Ricardo Rosselló Sworn in As Governor
SAN JUAN—In a closed ceremony that reportedly took place in the Puerto Rico Supreme Court, Ricardo Rosselló Nevares was sworn in just after midnight Tuesday to become Puerto Rico’s twelfth governor, after which he signed several executive orders and submitted bills on which he will give a priority under the new government term, which ends in 2020.
The president of the incoming government transition committee, Juan Merecio Machuca, said in a radio interview (Noti Uno) said that the brief ceremony was carried out by Puerto Rican Supreme Court Chief Justice Maité Oronoz. The public ceremony is slated to start at 10:00 a.m. Tieasday on the Capitol’s north wing in San Juan.
At 6:30 a.m., Rosselló Nevares participated in a religious service in the Santa Bernardita, Country Club Parish, where he also had a breakfast with his close relatives and the church’s parish, Father Wilfredo Peña, his press office reported.
Among the executive orders that Rosselló Nevares signed—and will soon become available online for the public—is a directive for agency heads to evaluate women’s wages and correct existing disparities. This goes hand-in-hand with the campaign promise of “equal pay for equal employment” campaign, confirmed Ramón Rosario, Secretary of Public Affairs at La Fortaleza.
Rosario added that another executive order intends to create the Federal Opportunity Center, a new office attached to the Governor’s Office that aims to increase the amount of federal funding allocations to the island up to an additional $1 billion.

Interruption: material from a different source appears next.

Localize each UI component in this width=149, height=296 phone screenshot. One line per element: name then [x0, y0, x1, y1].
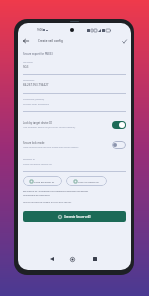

Also, an executive order on the fiscal crisis was signed with the purpose of ordering a 10% reduction in the commonwealth’s budget and a 20% reduction in politically appointed employees. Another signed order seeks to create an expedited process for the granting of infrastructure permits.
The new governor also submitted a bill to establish a process in which women who are discriminated in terms of salary, either in the public or private sector, can initiate an administrative or judicial process to achieve equal pay for equal work. Penalties under the proposed bill would be double of what they currently are, Rosario added.
Rosselló Nevares arrives at La Fortaleza 24 years after his father Pedro Rosselló, Puerto Rico’s seventh governor, took his oath. After the public event at the Capitol, the new governor will carry out a rally with the people present to La Fortaleza.